Relapses in Neurosarcoidosis: Analysis of Disease Recurrence from a Single Center Cohort
Aditi Sharma1, Ka-Ho Wong1, Tammy Smith1, Melissa Wright1, Jennifer Lord2, M. Paz Soldan1, Robert Kadish1, Jonathan Galli1, John Rose1, Stacey Clardy1
1University of Utah, 2Novant Health
Objective:
To analyze disease relapses within a well-characterized neurosarcoidosis cohort, with particular attention to length of illness, other organ system involvement, treatment strategy and duration, lesion location, and outcomes in patients with neurosarcoidosis within the University of Utah Healthcare System
Background:
Neurosarcoidosis is notable for variable clinical manifestations and outcomes, as well as lack of FDA-approved treatments or high-quality prospective trials to guide treatment. We do not have evidence-based guidelines for immunotherapy selection or treatment duration.
Design/Methods:
Inclusion criteria for our cohort included: (i) At least one ICD-9-CM 135 or ICD-10-CM D86 (sarcoidosis) and (ii) At least 3 outpatient visits with a University of Utah clinician in the Neurology Department within the University of Utah electronic health record between July 1, 2010, through September 30, 2023. Neurosarcoidosis diagnoses were confirmed via a neuroimmunologist review of individual patient charts.
Results:
78 patients met criteria for inclusion in the cohort.

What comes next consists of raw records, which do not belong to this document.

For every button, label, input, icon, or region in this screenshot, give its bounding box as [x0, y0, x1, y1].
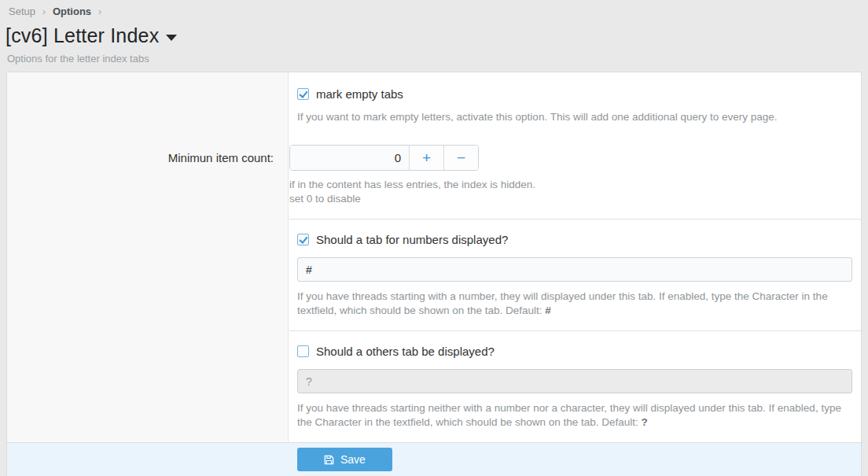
save-button[interactable]: Save — [297, 448, 392, 471]
breadcrumb-separator-icon: › — [98, 6, 101, 17]
field-description-line: set 0 to disable — [289, 192, 852, 206]
save-floppy-icon — [324, 455, 334, 465]
breadcrumb-item-options[interactable]: Options — [53, 6, 91, 17]
increment-button[interactable]: + — [409, 146, 443, 170]
field-label: Minimun item count: — [7, 145, 281, 206]
breadcrumb-separator-icon: › — [42, 6, 46, 17]
option-description: If you have threads starting with a numb… — [297, 290, 841, 318]
default-value: # — [545, 304, 551, 316]
page-subtitle: Options for the letter index tabs — [7, 53, 868, 65]
page-title: [cv6] Letter Index — [6, 24, 159, 47]
others-tab-character-input[interactable] — [297, 369, 852, 393]
numbers-tab-option[interactable]: Should a tab for numbers displayed? — [297, 233, 508, 246]
option-description: If you want to mark empty letters, activ… — [297, 110, 852, 124]
breadcrumb-item-setup[interactable]: Setup — [9, 6, 35, 17]
minimum-item-count-input[interactable] — [290, 146, 409, 170]
numbers-tab-character-input[interactable] — [297, 257, 852, 282]
options-page: Setup › Options › [cv6] Letter Index Opt… — [0, 0, 868, 476]
field-control-area: + − if in the content has less entries, … — [281, 145, 861, 206]
numbers-tab-checkbox[interactable] — [297, 234, 309, 245]
option-row-minimum-item-count: Minimun item count: + − if in the conten… — [7, 145, 861, 206]
option-row-numbers-tab: Should a tab for numbers displayed? If y… — [289, 220, 861, 318]
checkbox-label: mark empty tabs — [316, 87, 403, 101]
option-description-text: If you have threads starting neither wit… — [297, 402, 841, 428]
default-value: ? — [642, 416, 648, 428]
page-title-dropdown[interactable]: [cv6] Letter Index — [6, 24, 868, 47]
dropdown-caret-icon — [166, 35, 177, 41]
field-description-line: if in the content has less entries, the … — [289, 178, 852, 192]
option-row-others-tab: Should a others tab be displayed? If you… — [289, 331, 861, 442]
save-button-label: Save — [340, 453, 366, 466]
checkbox-label: Should a tab for numbers displayed? — [316, 233, 508, 246]
minimum-item-count-stepper: + − — [289, 145, 479, 171]
option-description: If you have threads starting neither wit… — [297, 401, 841, 430]
options-form-content: mark empty tabs If you want to mark empt… — [7, 72, 861, 442]
checkbox-label: Should a others tab be displayed? — [316, 345, 495, 358]
option-row-mark-empty-tabs: mark empty tabs If you want to mark empt… — [289, 72, 861, 124]
option-description-text: If you have threads starting with a numb… — [297, 290, 828, 316]
form-footer: Save — [7, 442, 861, 476]
options-form-panel: mark empty tabs If you want to mark empt… — [6, 72, 862, 476]
mark-empty-tabs-option[interactable]: mark empty tabs — [297, 87, 403, 101]
others-tab-checkbox[interactable] — [297, 345, 309, 357]
mark-empty-tabs-checkbox[interactable] — [297, 88, 309, 100]
decrement-button[interactable]: − — [443, 146, 478, 170]
breadcrumb: Setup › Options › — [0, 0, 868, 17]
others-tab-option[interactable]: Should a others tab be displayed? — [297, 345, 495, 358]
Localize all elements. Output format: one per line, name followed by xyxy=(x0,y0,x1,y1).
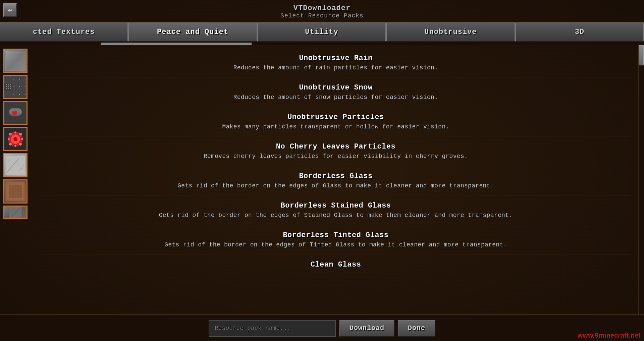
download-button[interactable]: Download xyxy=(339,320,394,337)
svg-point-25 xyxy=(19,143,22,146)
icon-unobtrusive-snow[interactable] xyxy=(3,75,28,99)
icon-borderless-tinted-glass[interactable] xyxy=(3,206,28,219)
svg-rect-3 xyxy=(17,61,20,64)
svg-point-7 xyxy=(10,84,11,85)
pack-desc-particles: Makes many particles transparent or holl… xyxy=(44,123,628,130)
tab-3d[interactable]: 3D xyxy=(515,22,644,42)
tab-scrollbar[interactable] xyxy=(0,43,644,45)
svg-point-24 xyxy=(9,143,12,146)
svg-point-9 xyxy=(8,87,9,87)
pack-item-borderless-glass[interactable]: Borderless Glass Gets rid of the border … xyxy=(40,166,631,195)
icon-no-cherry-leaves[interactable] xyxy=(3,127,28,151)
items-list xyxy=(0,45,34,324)
svg-rect-1 xyxy=(7,52,24,69)
svg-point-12 xyxy=(8,89,9,89)
svg-point-26 xyxy=(14,131,16,133)
done-button[interactable]: Done xyxy=(398,320,435,337)
pack-name-snow: Unobtrusive Snow xyxy=(44,83,628,92)
pack-item-borderless-tinted-glass[interactable]: Borderless Tinted Glass Gets rid of the … xyxy=(40,225,631,254)
pack-name-clean: Clean Glass xyxy=(44,261,628,269)
svg-point-29 xyxy=(21,138,23,140)
pack-item-borderless-stained-glass[interactable]: Borderless Stained Glass Gets rid of the… xyxy=(40,195,631,225)
tab-peace-and-quiet[interactable]: Peace and Quiet xyxy=(128,22,257,42)
svg-rect-2 xyxy=(9,54,14,59)
pack-desc-cherry: Removes cherry leaves particles for easi… xyxy=(44,153,628,160)
pack-name-rain: Unobtrusive Rain xyxy=(44,54,628,62)
svg-point-10 xyxy=(10,87,11,87)
pack-item-clean-glass[interactable]: Clean Glass xyxy=(40,254,631,277)
pack-name-stained: Borderless Stained Glass xyxy=(44,202,628,210)
svg-rect-36 xyxy=(9,185,22,198)
tab-utility[interactable]: Utility xyxy=(257,22,386,42)
svg-rect-0 xyxy=(5,51,25,71)
svg-point-21 xyxy=(13,137,17,141)
header: ↩ VTDownloader Select Resource Packs xyxy=(0,0,644,22)
bottom-bar: Download Done xyxy=(0,314,644,341)
back-button[interactable]: ↩ xyxy=(3,3,17,17)
description-panel: Unobtrusive Rain Reduces the amount of r… xyxy=(34,45,638,324)
app-title: VTDownloader xyxy=(0,4,644,12)
pack-desc-snow: Reduces the amount of snow particles for… xyxy=(44,94,628,101)
pack-name-tinted: Borderless Tinted Glass xyxy=(44,231,628,239)
svg-point-13 xyxy=(10,89,11,89)
tab-connected-textures[interactable]: cted Textures xyxy=(0,22,128,42)
icon-unobtrusive-rain[interactable] xyxy=(3,49,28,73)
svg-point-8 xyxy=(6,87,7,87)
svg-point-6 xyxy=(8,84,9,85)
tab-bar: cted Textures Peace and Quiet Utility Un… xyxy=(0,22,644,43)
svg-point-27 xyxy=(14,145,16,147)
pack-item-unobtrusive-particles[interactable]: Unobtrusive Particles Makes many particl… xyxy=(40,107,631,136)
svg-rect-31 xyxy=(6,156,25,175)
watermark: www.9minecraft.net xyxy=(578,332,641,339)
pack-name-glass: Borderless Glass xyxy=(44,172,628,180)
search-input[interactable] xyxy=(209,320,336,337)
svg-point-22 xyxy=(9,133,12,135)
icon-borderless-glass[interactable] xyxy=(3,153,28,177)
pack-desc-stained: Gets rid of the border on the edges of S… xyxy=(44,212,628,219)
pack-name-particles: Unobtrusive Particles xyxy=(44,113,628,121)
icon-unobtrusive-particles[interactable] xyxy=(3,101,28,125)
pack-desc-glass: Gets rid of the border on the edges of G… xyxy=(44,182,628,189)
svg-point-11 xyxy=(6,89,7,89)
scrollbar-track[interactable] xyxy=(638,45,644,324)
tab-scrollbar-thumb xyxy=(101,43,252,45)
tab-unobtrusive[interactable]: Unobtrusive xyxy=(386,22,515,42)
svg-point-28 xyxy=(8,138,10,140)
pack-desc-tinted: Gets rid of the border on the edges of T… xyxy=(44,241,628,248)
pack-name-cherry: No Cherry Leaves Particles xyxy=(44,143,628,151)
svg-point-23 xyxy=(19,133,22,135)
app-subtitle: Select Resource Packs xyxy=(0,12,644,19)
main-content: Unobtrusive Rain Reduces the amount of r… xyxy=(0,45,644,324)
pack-item-unobtrusive-snow[interactable]: Unobtrusive Snow Reduces the amount of s… xyxy=(40,77,631,107)
svg-point-5 xyxy=(6,84,7,85)
pack-item-unobtrusive-rain[interactable]: Unobtrusive Rain Reduces the amount of r… xyxy=(40,48,631,77)
pack-item-no-cherry-leaves[interactable]: No Cherry Leaves Particles Removes cherr… xyxy=(40,136,631,166)
icon-borderless-stained-glass[interactable] xyxy=(3,179,28,204)
pack-desc-rain: Reduces the amount of rain particles for… xyxy=(44,64,628,71)
scrollbar-thumb[interactable] xyxy=(639,45,644,65)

The average age of the cohort was 57 years, with 62% female. We analyzed: (i) Presenting neurologic and systemic symptoms (ii) Serial imaging and disease activity in relation to treatment, with corresponding clinical features and other organ involvement (iii) Relapse rate and timing with a special emphasis on duration and dose of corticosteroids (iv) Maintenance therapy and eventual functional outcomes.
Conclusions:
Relapses in neurosarcoidosis are challenging to predict, and the prevention of relapse must be balanced with risk of prolonged immunosuppression and individual patient comorbidities. Data is lacking regarding optimal immunotherapy selection, as well as the timing of de-escalation or cessation of immunotherapy once stability is attained in neurosarcoidosis patients.